A block having mass m and charge q is connected by spring of force constant k. The block lies on a frictionless horizontal track and a uniform electric field E acts on system as shown. The block is released from rest when spring is unstretched (at x=0). Then -

• A. Maximum stretch in the spring is $\frac{2qE}{k}$
• B. In equilibrium position, stretch in the spring is $\frac{qE}{k}$
• C. Amplitude of oscillation of block is $\frac{qE}{k}$
• D. Amplitude of oscillation of block is $\frac{2qE}{k}$

Answer 1

Answer: (A), (B), (C)

A, B, C

Answer 2

The block is subjected to a constant electric force $F_E = qE$ and a spring force $F_s = -kx$. The net force is $F_{net} = qE - kx$.

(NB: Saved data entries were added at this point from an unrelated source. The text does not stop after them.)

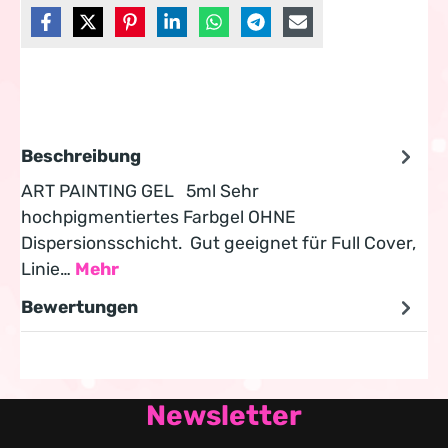
Beschreibung
ART PAINTING GEL 5ml Sehr
hochpigmentiertes Farbgel OHNE
Dispersionsschicht. Gut geeignet für Full Cover,
Linie…
Mehr
Bewertungen
Newsletter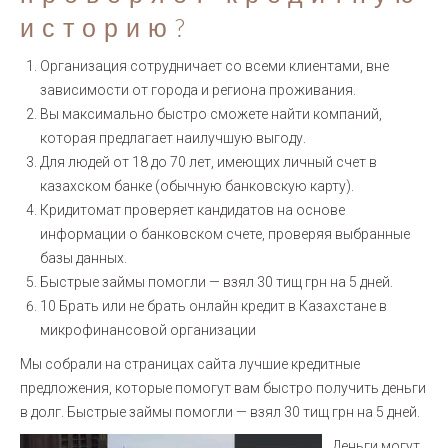
историю?
Организация сотрудничает со всеми клиентами, вне
зависимости от города и региона проживания.
Вы максимально быстро сможете найти компаний,
которая предлагает наилучшую выгоду.
Для людей от 18 до 70 лет, имеющих личный счет в
казахском банке (обычную банковскую карту).
Кридитомат проверяет кандидатов на основе
информации о банковском счете, проверяя выбранные
базы данных.
Быстрые займы помогли — взял 30 тищ грн на 5 дней.
10 Брать или не брать онлайн кредит в Казахстане в
микрофинансовой организации
Мы собрали на страницах сайта лучшие кредитные
предложения, которые помогут вам быстро получить деньги
в долг. Быстрые займы помогли — взял 30 тищ грн на 5 дней.
Деньги могут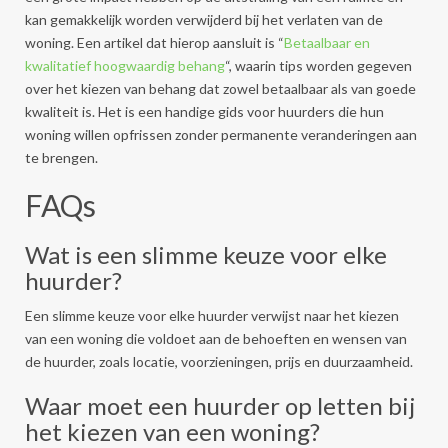
kan gemakkelijk worden verwijderd bij het verlaten van de
woning. Een artikel dat hierop aansluit is “
Betaalbaar en
kwalitatief hoogwaardig behang
“, waarin tips worden gegeven
over het kiezen van behang dat zowel betaalbaar als van goede
kwaliteit is. Het is een handige gids voor huurders die hun
woning willen opfrissen zonder permanente veranderingen aan
te brengen.
FAQs
Wat is een slimme keuze voor elke
huurder?
Een slimme keuze voor elke huurder verwijst naar het kiezen
van een woning die voldoet aan de behoeften en wensen van
de huurder, zoals locatie, voorzieningen, prijs en duurzaamheid.
Waar moet een huurder op letten bij
het kiezen van een woning?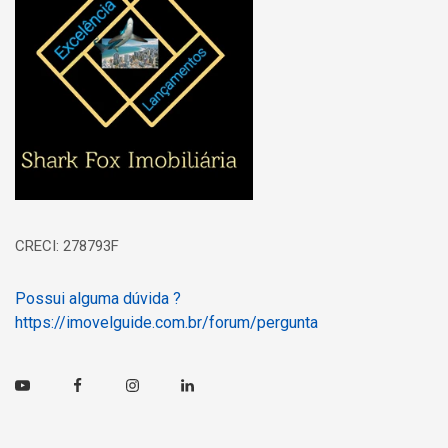
CRECI: 278793F
Possui alguma dúvida ?
https://imovelguide.com.br/forum/pergunta
Youtube
Facebook
Instagram
Linkedin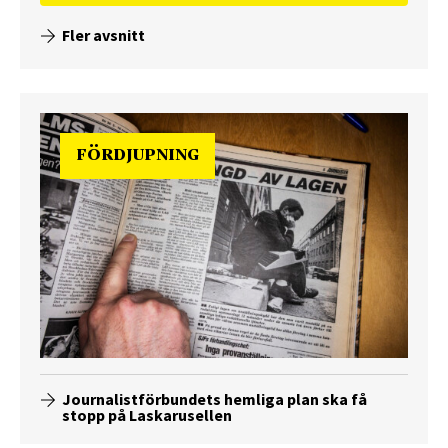
Fler avsnitt
FÖRDJUPNING
Journalistförbundets hemliga plan ska få
stopp på Laskarusellen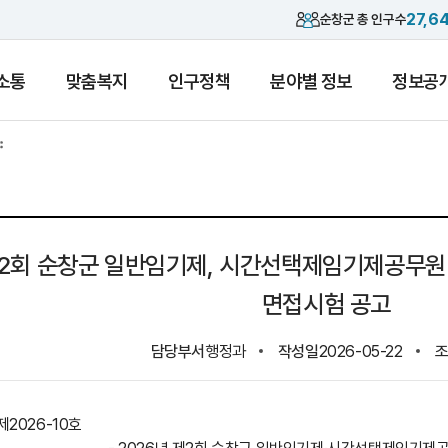
27,6
순창군 총 인구수
소통
맞춤복지
인구정책
분야별 정보
정보공
제2회 순창군 일반임기제, 시간선택제임기제공무원
면접시험 공고
담당부서
행정과
작성일
2026-05-22
2026-10호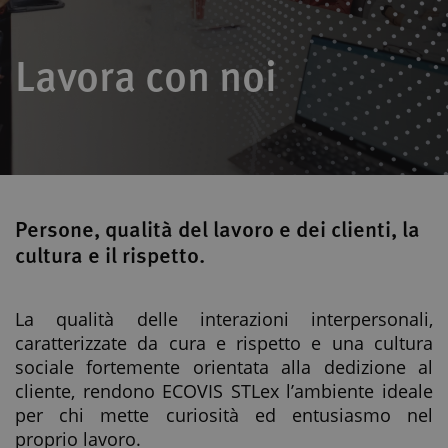
Lavora con noi
Persone, qualità del lavoro e dei clienti, la
cultura e il rispetto.
La qualità delle interazioni interpersonali,
caratterizzate da cura e rispetto e una cultura
sociale fortemente orientata alla dedizione al
cliente, rendono ECOVIS STLex l’ambiente ideale
per chi mette curiosità ed entusiasmo nel
proprio lavoro.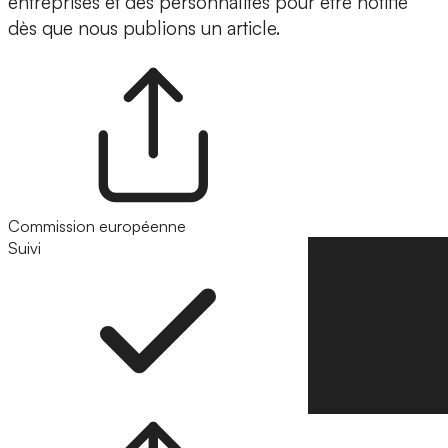
entreprises et des personnalités pour être notifié
dès que nous publions un article.
Commission européenne
Suivi
Suivre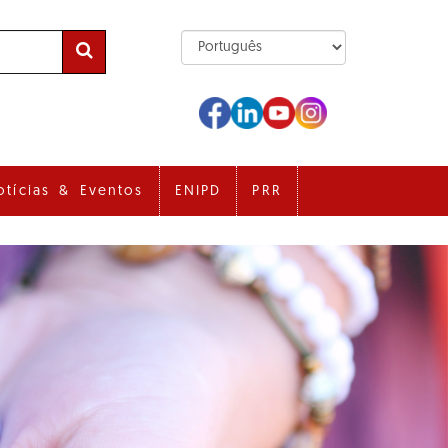
otícias & Eventos
ENIPD
PRR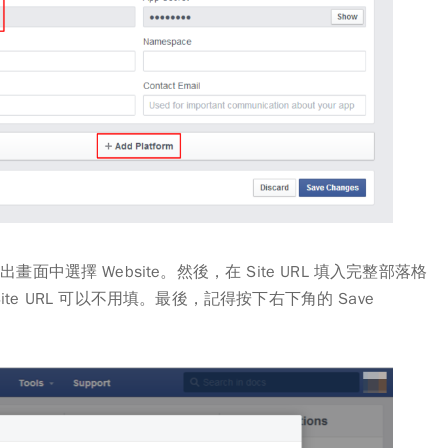
彈出畫面中選擇
Website
。然後，在
Site URL
填入
完整
部落格
e Site URL 可以不用填。最後，記得按下右下角的
Save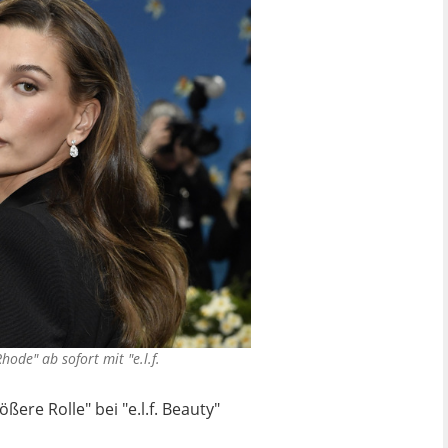
hode" ab sofort mit "e.l.f.
ere Rolle" bei "e.l.f. Beauty"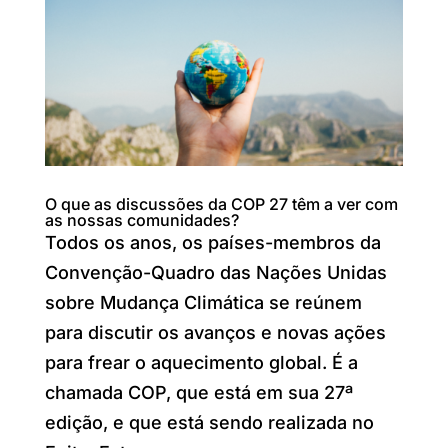
O que as discussões da COP 27 têm a ver com
as nossas comunidades?
Todos os anos, os países-membros da
Convenção-Quadro das Nações Unidas
sobre Mudança Climática se reúnem
para discutir os avanços e novas ações
para frear o aquecimento global. É a
chamada COP, que está em sua 27ª
edição, e que está sendo realizada no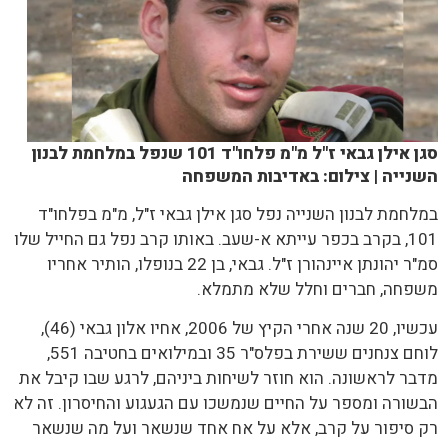
סגן אילן גבאי ז"ל מ"מ פלחו"ד 101 שנפל במלחמת לבנון
השנייה | צילום: באדיבות המשפחה
במלחמת לבנון השנייה נפל סגן אילן גבאי ז"ל, מ"מ בפלחו"ד
101, בקרב בכפר עייתא א-שעב. באותו קרב נפל גם החייל שלו
סמ"ר יהונתן איינהורן ז"ל. גבאי, בן 22 בנופלו, הותיר אחריו
משפחה, חברים וחלל שלא מתמלא.
עכשיו, 20 שנה אחרי הקיץ של 2006, אחיו אלון גבאי (46),
לוחם צנחנים ששירת בפלס"ר 35 ובמילואים בחטיבה 551,
מדבר לראשונה. הוא חוזר לשיחות ביניהם, לרגע שבו קיבל את
הבשורה ומספר על החיים שנמשכו עם הגעגוע והחיסרון. זה לא
רק סיפור על קרב, אלא על אח אחד שנשאר ועל מה שנשאר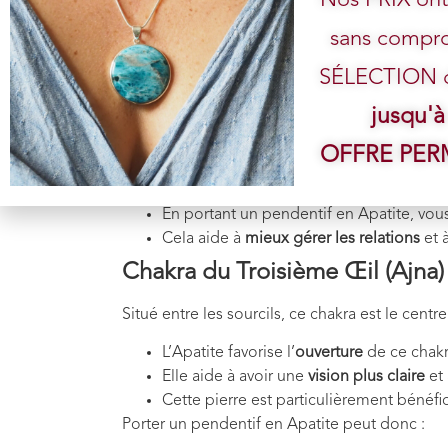
sans compro
L’
Apatite
bleue est une pierre particulièreme
SÉLECTION de
Chakra de la Gorge (Vishuddha
jusqu'à
Ce chakra est lié à l’
expression personnelle
, à
OFFRE PE
L’Apatite, avec ses
nuances bleues apais
Elle facilite une
communication claire
et
En portant un pendentif en Apatite, vou
Cela aide à
mieux gérer les relations
et 
Chakra du Troisième Œil (Ajna)
Situé entre les sourcils, ce chakra est le centre
L’Apatite favorise l’
ouverture
de ce chak
Elle aide à avoir une
vision plus claire
et
Cette pierre est particulièrement bénéf
Porter un pendentif en Apatite peut donc :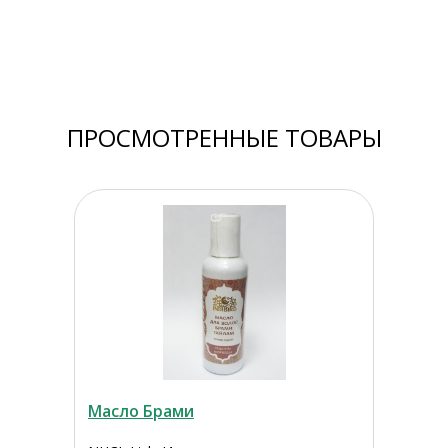
ПРОСМОТРЕННЫЕ ТОВАРЫ
Масло Брами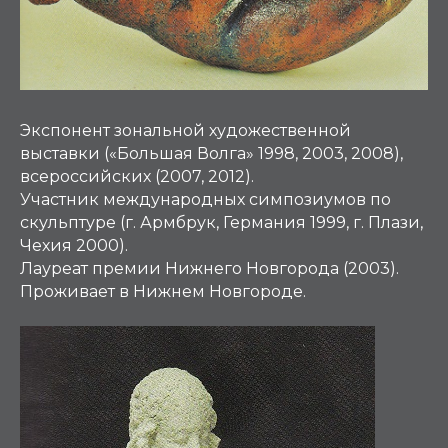
Экспонент зональной художественной
выставки («Большая Волга» 1998, 2003, 2008),
всероссийских (2007, 2012).
Участник международных симпозиумов по
скульптуре (г. Армбрук, Германия 1999, г. Плази,
Чехия 2000).
Лауреат премии Нижнего Новгорода (2003).
Проживает в Нижнем Новгороде.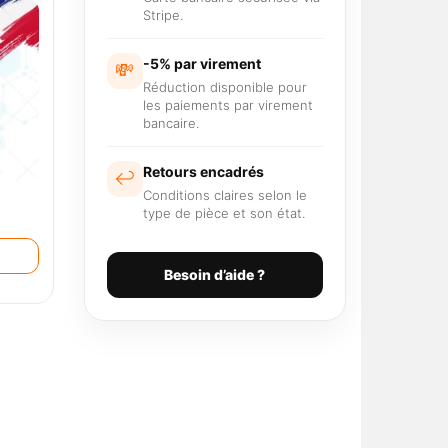
Stripe.
-5% par virement
💸
Réduction disponible pour
les paiements par virement
bancaire.
Retours encadrés
↩️
Conditions claires selon le
type de pièce et son état.
Besoin d’aide ?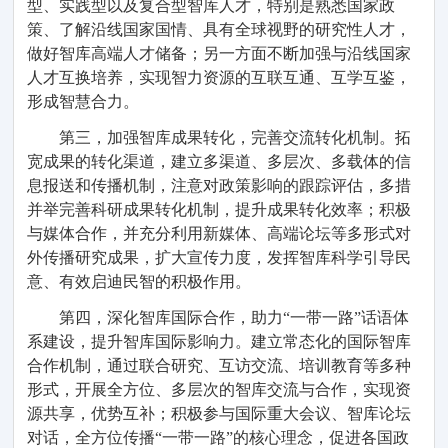
型、实践型以及
复合型智库
人才，
特别是
熟悉国家政
策、了解沿线
国家国情
、具有全球视野的研究性
人才
，
做好智库
高端人才储备
；另一方面不断加强与沿线国家
人才互换培养，实现智力资源的互联互通、互学互鉴，
形成智慧合力
。
第三
，
加强智库
成果转化
，完善交流转化机制。拓
宽成果的转化渠道，建立多渠道、多层次、多载体的信
息报送和传播机制，注意对政策影响的跟踪评估，多措
并举完善科研成果转化机制，提升成果转化效率；积极
与媒体合作，并
充分利用新媒体、高端论坛等多形式对
外传播研究成果，扩大
宣传力度，
发挥
智库
科学
引导民
意、有效启迪
民智
的
积极作用。
第四
，
深化智库
国际
合作
，
助力
“一带一路”话语体
系
建设
，提升智库
国际影响力
。建立常态化的国际智库
合作机制，通过联合研究、互访交流、培训教育等多种
形式，开展
全方位、多层次的智库交流与合作
，
实现资
源共享
，
优势
互补；积极参与
国际重大会议、
智库论坛
对话，
全方位传播
“一带一路
”
的
核心
理念，促进
各国政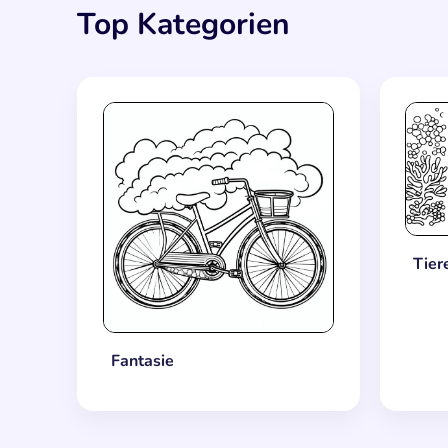
Top Kategorien
Tier
Fantasie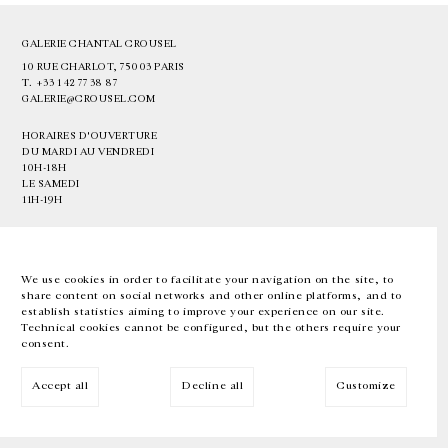
GALERIE CHANTAL CROUSEL
10 RUE CHARLOT, 75003 PARIS
T.
+33 1 42 77 38 87
GALERIE@CROUSEL.COM
HORAIRES D'OUVERTURE
DU MARDI AU VENDREDI
10H-18H
LE SAMEDI
11H-19H
LES ESPACES DE LA GALERIE SERONT FERMÉS À PARTIR DU 23 JUILLET
JUSQU'AU 4 SEPTEMBRE INCLUS
We use cookies in order to facilitate your navigation on the site, to
share content on social networks and other online platforms, and to
Facebook
Instagram
EN
FR
中文
establish statistics aiming to improve your experience on our site.
Technical cookies cannot be configured, but the others require your
consent.
Inscrivez-vous à notre newsletter
Accept all
Decline all
Customize
© Galerie Chantal Crousel 2026
Mentions légales
Cookies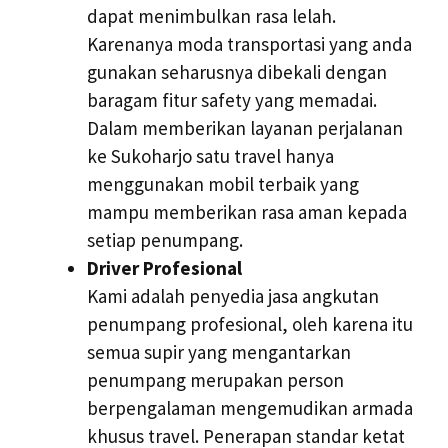
dapat menimbulkan rasa lelah.
Karenanya moda transportasi yang anda
gunakan seharusnya dibekali dengan
baragam fitur safety yang memadai.
Dalam memberikan layanan perjalanan
ke Sukoharjo satu travel hanya
menggunakan mobil terbaik yang
mampu memberikan rasa aman kepada
setiap penumpang.
Driver Profesional
Kami adalah penyedia jasa angkutan
penumpang profesional, oleh karena itu
semua supir yang mengantarkan
penumpang merupakan person
berpengalaman mengemudikan armada
khusus travel. Penerapan standar ketat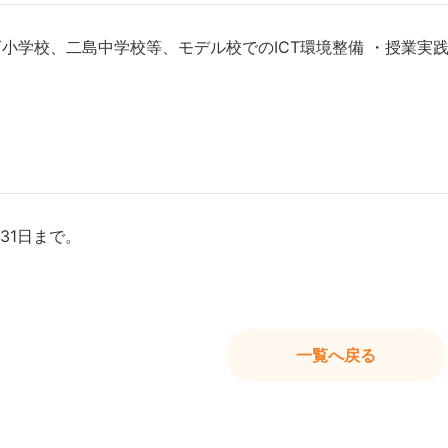
小学校、二島中学校等、モデル校でのICT環境整備 ・授業実
31日まで。
一覧へ戻る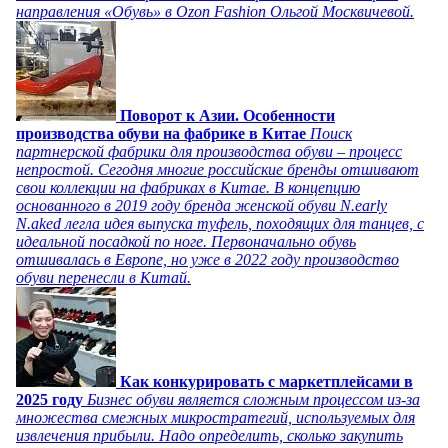
направления «Обувь» в Ozon Fashion Ольгой Москвичевой.
Поворот к Азии. Особенности
производства обуви на фабрике в Китае
Поиск
партнерской фабрики для производства обуви – процесс
непростой. Сегодня многие российские бренды отшивают
свои коллекции на фабриках в Китае. В концепцию
основанного в 2019 году бренда женской обуви N.early
N.aked легла идея выпуска туфель, походящих для танцев, с
идеальной посадкой по ноге. Первоначально обувь
отшивалась в Европе, но уже в 2022 году производство
обуви перенесли в Китай.
Как конкурировать с маркетплейсами в
2025 году
Бизнес обуви является сложным процессом из-за
множества смежных микростратегий, используемых для
извлечения прибыли. Надо определить, сколько закупить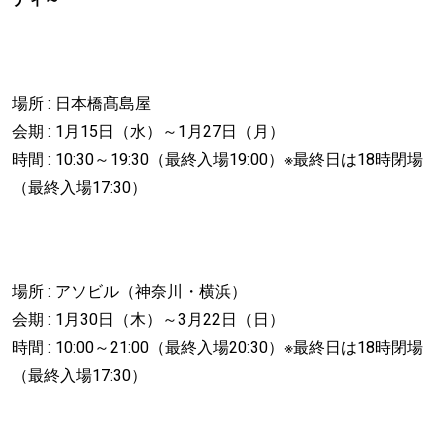
場所 : 日本橋髙島屋
会期 : 1月15日（水）～1月27日（月）
時間 : 10:30～19:30（最終入場19:00）※最終日は18時閉場
（最終入場17:30）
場所 : アソビル（神奈川・横浜）
会期 : 1月30日（木）～3月22日（日）
時間 : 10:00～21:00（最終入場20:30）※最終日は18時閉場
（最終入場17:30）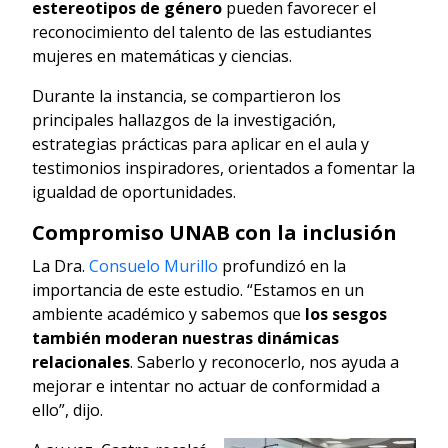
estereotipos de género
pueden favorecer el
reconocimiento del talento de las estudiantes
mujeres en matemáticas y ciencias.
Durante la instancia, se compartieron los
principales hallazgos de la investigación,
estrategias prácticas para aplicar en el aula y
testimonios inspiradores, orientados a fomentar la
igualdad de oportunidades.
Compromiso UNAB con la inclusión
La Dra.
Consuelo Murillo
profundizó en la
importancia de este estudio. “Estamos en un
ambiente académico y sabemos que
los sesgos
también moderan nuestras dinámicas
relacionales
. Saberlo y reconocerlo, nos ayuda a
mejorar e intentar no actuar de conformidad a
ello”, dijo.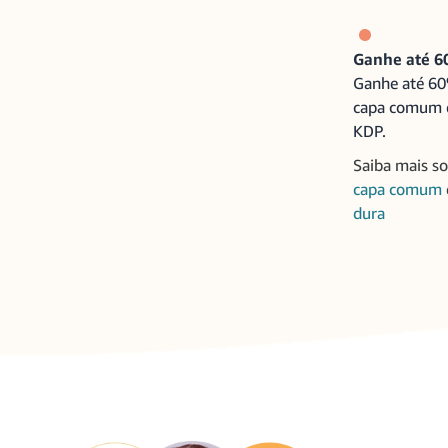
Ganhe até 6
Ganhe até 60
capa comum e
KDP.
Saiba mais s
capa comum
dura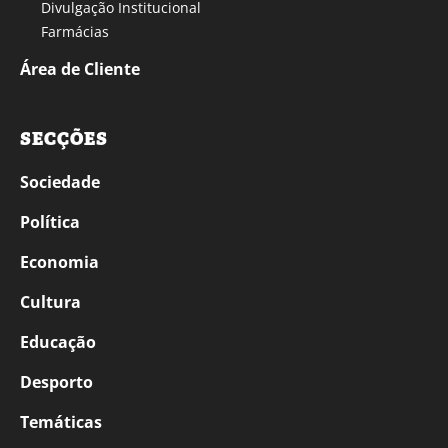
Divulgação Institucional
Farmácias
Área de Cliente
SECÇÕES
Sociedade
Política
Economia
Cultura
Educação
Desporto
Temáticas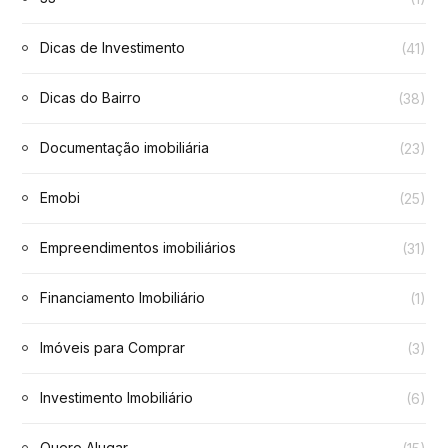
Dicas de Investimento
(41)
Dicas do Bairro
(38)
Documentação imobiliária
(23)
Emobi
(25)
Empreendimentos imobiliários
(31)
Financiamento Imobiliário
(1)
Imóveis para Comprar
(3)
Investimento Imobiliário
(6)
Quero Alugar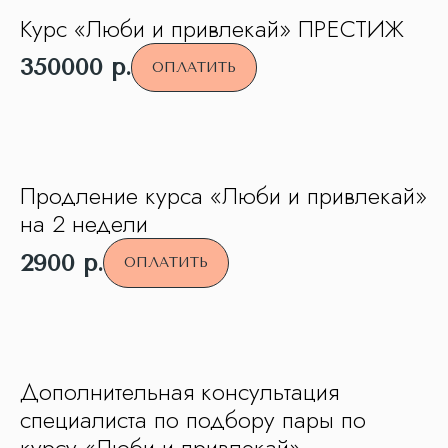
Курс «Люби и привлекай» ПРЕСТИЖ
350000
р.
ОПЛАТИТЬ
Продление курса «Люби и привлекай»
на 2 недели
2900
р.
ОПЛАТИТЬ
Дополнительная консультация
специалиста по подбору пары по
курсу «Люби и привлекай»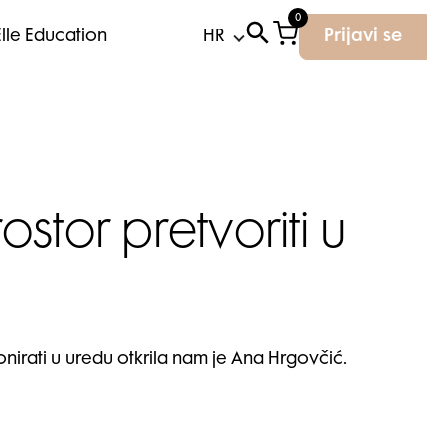
0
Elle Education
Prijavi se
stor pretvoriti u
nirati u uredu otkrila nam je Ana Hrgovčić.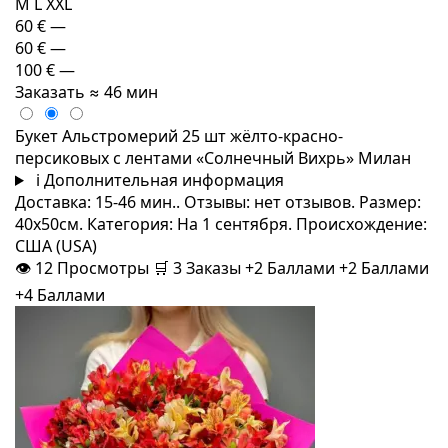
M
L
XXL
60 €
—
60 €
—
100 €
—
Заказать
≈ 46 мин
Букет Альстромерий 25 шт жёлто-красно-
персиковых с лентами «Солнечный Вихрь» Милан
i
Дополнительная информация
Доставка: 15-46 мин.. Отзывы: нет отзывов. Размер:
40x50см. Категория: На 1 сентября. Происхождение:
США (USA)
👁
12
Просмотры
🛒
3
Заказы
+2 Баллами
+2 Баллами
+4 Баллами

The equilibrium position $x_{eq}$ is where $F_{net} = 0$: $qE - kx_{eq} = 0 \implies x_{eq} = \frac{qE}{k}$

The equation of motion is $m\frac{d^2x}{dt^2} = qE - kx$. Let $x' = x - x_{eq}$. Then $m\frac{d^2x'}{dt^2} + kx' = 0$. The angular frequency is $\omega = \sqrt{\frac{k}{m}}$.

Initial conditions: $x(0) = 0$ and $v(0) = 0$. Thus, $x'(0) = -\frac{qE}{k}$.

The general solution is $x'(t) = A \cos(\omega t + \phi)$.

$x'(0) = A \cos(\phi) = -\frac{qE}{k}$. $v'(0) = -A\omega \sin(\phi) = 0 \implies \phi = \pi$.

Therefore, $A = \frac{qE}{k}$.

The position of the block is $x(t) = \frac{qE}{k} + \frac{qE}{k} \cos(\omega t + \pi) = \frac{qE}{k} - \frac{qE}{k} \cos(\omega t)$.

$x_{max} = \frac{2qE}{k}$.